Exclude the pictures. Transcribe exactly, and only, the lines from the one holding "この物件に問い合わせする" to the end of the material below.

--------------------------------------------------

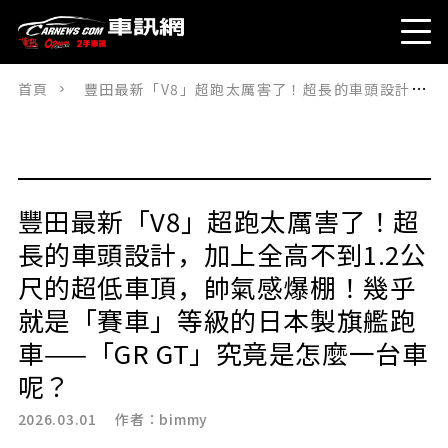
首頁
豐田最新「V8」超跑太厲害了！超長的車頭設計，加上全高不到1.2公尺的超低車頂，帥氣感爆棚！幾乎就是「賽車」等級的日本製旗艦跑車——「GR GT」究竟是怎麼一台車呢？
豐田最新「V8」超跑太厲害了！超
長的車頭設計，加上全高不到1.2公
尺的超低車頂，帥氣感爆棚！幾乎
就是「賽車」等級的日本製旗艦跑
車——「GR GT」究竟是怎麼一台車
呢？
2026.03.01 作者：
bimmy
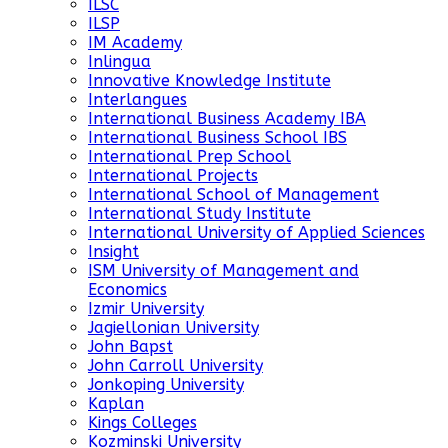
ILSC
ILSP
IM Academy
Inlingua
Innovative Knowledge Institute
Interlangues
International Business Academy IBA
International Business School IBS
International Prep School
International Projects
International School of Management
International Study Institute
International University of Applied Sciences
Insight
ISM University of Management and
Economics
Izmir University
Jagiellonian University
John Bapst
John Carroll University
Jonkoping University
Kaplan
Kings Colleges
Kozminski University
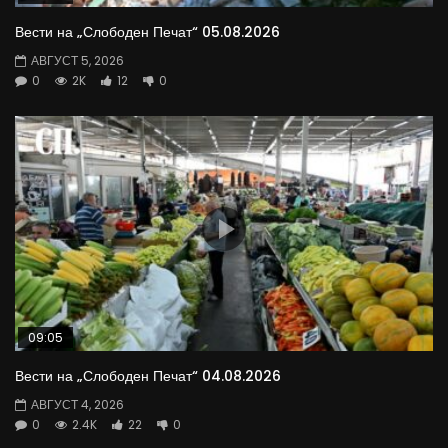
Вести на „Слободен Печат“ 05.08.2026
АВГУСТ 5, 2026
0
2K
12
0
09:05
Вести на „Слободен Печат“ 04.08.2026
АВГУСТ 4, 2026
0
2.4K
22
0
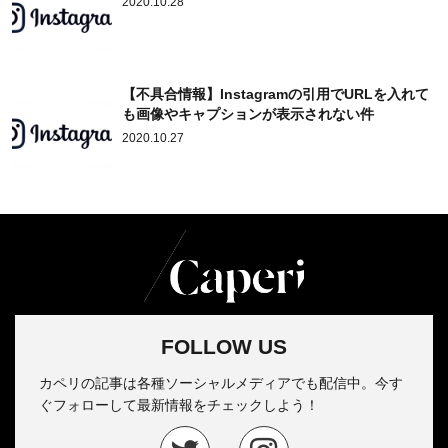
2020.10.28
【不具合情報】Instagramの引用でURLを入れて
も画像やキャプションが表示されない件
2020.10.27
FOLLOW US
カペリの記事は各種ソーシャルメディアでも配信中。今す
ぐフォローして最新情報をチェックしよう！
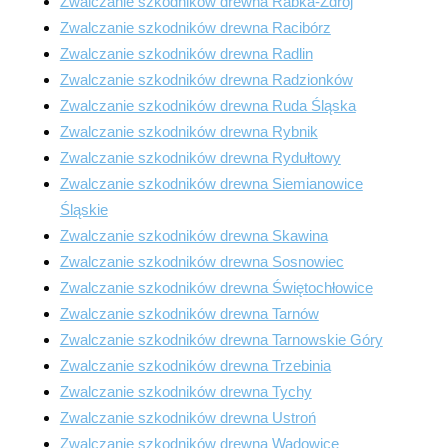
Zwalczanie szkodników drewna Rabka-Zdrój
Zwalczanie szkodników drewna Racibórz
Zwalczanie szkodników drewna Radlin
Zwalczanie szkodników drewna Radzionków
Zwalczanie szkodników drewna Ruda Śląska
Zwalczanie szkodników drewna Rybnik
Zwalczanie szkodników drewna Rydułtowy
Zwalczanie szkodników drewna Siemianowice
Śląskie
Zwalczanie szkodników drewna Skawina
Zwalczanie szkodników drewna Sosnowiec
Zwalczanie szkodników drewna Świętochłowice
Zwalczanie szkodników drewna Tarnów
Zwalczanie szkodników drewna Tarnowskie Góry
Zwalczanie szkodników drewna Trzebinia
Zwalczanie szkodników drewna Tychy
Zwalczanie szkodników drewna Ustroń
Zwalczanie szkodników drewna Wadowice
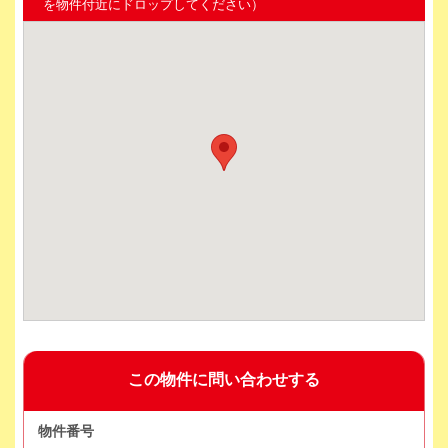
を物件付近にドロップしてください）
この物件に問い合わせする
物件番号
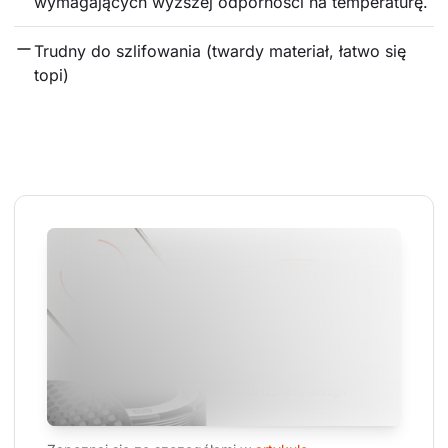
wymagających wyższej odporności na temperaturę.
Trudny do szlifowania (twardy materiał, łatwo się 
topi)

--------------------------------------------------

=== Response to the task ===
この物件に問い合わせする
物件番号
wymagających wyższej odporności na temperaturę.
Trudny do szlifowania (twardy materiał, łatwo się 
topi)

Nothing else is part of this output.